The logic is identical: divide your area (or volume) into regions, count the events in each region, and check whether those counts are independent and occur at a constant average density. If so, the count in any region follows a Poisson distribution where λ equals the average density multiplied by the region’s area. A process with a uniform density across the entire study area is called a homogeneous Poisson process. When the density varies by location, it’s a nonhomogeneous process, which requires more advanced modeling but still builds on the same Poisson foundation.

Its Connection to Other Distributions

The Poisson distribution doesn’t exist in isolation. It connects directly to two other distributions you may encounter.
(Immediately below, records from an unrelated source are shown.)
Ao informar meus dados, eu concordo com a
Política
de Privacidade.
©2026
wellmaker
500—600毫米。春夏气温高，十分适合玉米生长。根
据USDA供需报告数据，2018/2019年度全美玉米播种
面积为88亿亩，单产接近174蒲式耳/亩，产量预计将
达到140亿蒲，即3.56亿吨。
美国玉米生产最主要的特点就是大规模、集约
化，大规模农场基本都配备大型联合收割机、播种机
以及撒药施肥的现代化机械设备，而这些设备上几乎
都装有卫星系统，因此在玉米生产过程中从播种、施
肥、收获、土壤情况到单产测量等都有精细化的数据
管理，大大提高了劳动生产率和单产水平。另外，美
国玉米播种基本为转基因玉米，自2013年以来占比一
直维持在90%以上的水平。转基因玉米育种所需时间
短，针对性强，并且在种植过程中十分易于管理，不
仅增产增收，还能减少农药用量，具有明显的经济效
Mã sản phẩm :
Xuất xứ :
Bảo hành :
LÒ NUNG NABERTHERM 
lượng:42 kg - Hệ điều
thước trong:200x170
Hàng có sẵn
Poisson as a Binomial Shortcut

When you have a very large number of trials and a very small probability of success on each trial, the Poisson distribution serves as a convenient approximation to the binomial. The standard rule of thumb: if you have at least 100 trials and the expected number of successes (n × p) is 10 or fewer, you can use a Poisson distribution with λ = n × p and get accurate results with much simpler math. Think of quality control where you inspect 10,000 items and the defect rate is 0.05%. That’s a perfect case for the Poisson approximation.
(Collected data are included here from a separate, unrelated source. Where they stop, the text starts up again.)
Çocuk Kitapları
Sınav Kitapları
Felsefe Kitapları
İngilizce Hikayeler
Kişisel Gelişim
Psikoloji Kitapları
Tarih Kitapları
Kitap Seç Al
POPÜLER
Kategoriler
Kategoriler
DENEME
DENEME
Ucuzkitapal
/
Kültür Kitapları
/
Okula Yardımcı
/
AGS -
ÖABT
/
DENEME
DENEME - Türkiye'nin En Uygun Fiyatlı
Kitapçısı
Poisson Counts and Exponential Wait Times

If events follow a Poisson process, the time between consecutive events follows an exponential distribution. These are two sides of the same coin. The Poisson tells you how many events happen in a fixed time window. The exponential tells you how long you’ll wait until the next event. If a server averages 3 requests per second (Poisson with λ = 3), the gap between requests averages one-third of a second (exponential with rate 3). This pairing is useful when you need to model both the count and the timing of events.

When Not to Use It

Recognizing when the Poisson doesn’t fit is just as important as knowing when it does. Several common scenarios violate its assumptions:

Clustered arrivals: Restaurant customers arriving in groups, hospital admissions after a disaster, or overflow from another system all create bursts that break the independence assumption.
Scheduled events: Appointments at a doctor’s office or regulated airplane landings at airports have enforced spacing. These arrival patterns are less variable than Poisson would predict.
Changing rates: Website traffic that spikes after a marketing campaign or seasonal disease patterns violate the constant-rate assumption. You can sometimes handle this with a nonhomogeneous Poisson model that allows the rate to vary over time, but the basic Poisson with a single fixed λ won’t work.
Overdispersion: When the variance in your data substantially exceeds the mean, a Poisson model is too tight. This is common with recurrent phenomena where certain individuals or locations are inherently more event-prone than others.
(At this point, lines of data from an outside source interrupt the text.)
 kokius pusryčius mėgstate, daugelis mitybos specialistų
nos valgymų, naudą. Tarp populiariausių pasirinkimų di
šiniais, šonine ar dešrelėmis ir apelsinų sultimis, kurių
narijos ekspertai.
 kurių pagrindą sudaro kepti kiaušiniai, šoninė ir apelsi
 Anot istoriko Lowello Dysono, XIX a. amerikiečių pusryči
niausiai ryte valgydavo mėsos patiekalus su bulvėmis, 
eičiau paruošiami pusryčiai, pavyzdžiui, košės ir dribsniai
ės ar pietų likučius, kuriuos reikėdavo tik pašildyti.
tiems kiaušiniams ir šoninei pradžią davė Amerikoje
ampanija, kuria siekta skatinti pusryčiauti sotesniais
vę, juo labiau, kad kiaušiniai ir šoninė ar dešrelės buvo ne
Testing Whether Your Data Fits

If you have data and want to verify that it actually follows a Poisson distribution, the chi-squared goodness-of-fit test is the standard approach. You group your observed counts into categories (0 events, 1 event, 2 events, and so on), calculate the expected frequency for each category using the Poisson formula with λ estimated from your sample mean, then compare observed and expected frequencies using the chi-squared statistic.

One practical detail: the test requires that expected frequencies in each category aren’t too small, typically at least 3 to 5. If you have categories with very few expected observations (which often happens in the tail, where high counts are rare), combine adjacent categories until the expected frequency is large enough. The degrees of freedom for the test equal the number of final categories minus 2: one subtracted for the constraint that frequencies must sum to your sample size, and one more because you estimated λ from the data.

Before running a formal test, a quick visual check is often enough. Plot a histogram of your counts and overlay the Poisson probabilities using your sample mean as λ. If the fit looks reasonable and the variance is close to the mean, you’re likely in good shape.